Stored records
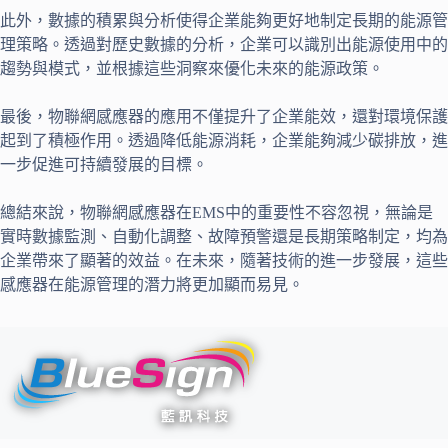
此外，數據的積累與分析使得企業能夠更好地制定長期的能源管
理策略。透過對歷史數據的分析，企業可以識別出能源使用中的
趨勢與模式，並根據這些洞察來優化未來的能源政策。
最後，物聯網感應器的應用不僅提升了企業能效，還對環境保護
起到了積極作用。透過降低能源消耗，企業能夠減少碳排放，進
一步促進可持續發展的目標。
總結來說，物聯網感應器在EMS中的重要性不容忽視，無論是
實時數據監測、自動化調整、故障預警還是長期策略制定，均為
企業帶來了顯著的效益。在未來，隨著技術的進一步發展，這些
感應器在能源管理的潛力將更加顯而易見。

- What to do
Drop every picture and repeat the rest of the entries exactly.

- Task answer
此外，數據的積累與分析使得企業能夠更好地制定長期的能源管
理策略。透過對歷史數據的分析，企業可以識別出能源使用中的
趨勢與模式，並根據這些洞察來優化未來的能源政策。
最後，物聯網感應器的應用不僅提升了企業能效，還對環境保護
起到了積極作用。透過降低能源消耗，企業能夠減少碳排放，進
一步促進可持續發展的目標。
總結來說，物聯網感應器在EMS中的重要性不容忽視，無論是
實時數據監測、自動化調整、故障預警還是長期策略制定，均為
企業帶來了顯著的效益。在未來，隨著技術的進一步發展，這些
感應器在能源管理的潛力將更加顯而易見。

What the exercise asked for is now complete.